PROVIDED DATA: Begin

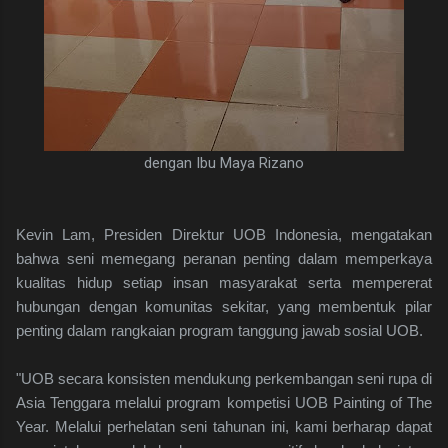
dengan Ibu Maya Rizano
Kevin Lam, Presiden Direktur UOB Indonesia, mengatakan
bahwa seni memegang peranan penting dalam memperkaya
kualitas hidup setiap insan masyarakat serta mempererat
hubungan dengan komunitas sekitar, yang membentuk pilar
penting dalam rangkaian program tanggung jawab sosial UOB.
"UOB secara konsisten mendukung perkembangan seni rupa di
Asia Tenggara melalui program kompetisi UOB Painting of The
Year. Melalui perhelatan seni tahunan ini, kami berharap dapat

PROVIDED DATA: End

• **TASK TO CARRY OUT**: Output an exact copy of the lines beginning at the one that holds "Asia Tenggara melalui" and running through the final line of the records.

• **SOLUTION BELOW**:
Asia Tenggara melalui program kompetisi UOB Painting of The
Year. Melalui perhelatan seni tahunan ini, kami berharap dapat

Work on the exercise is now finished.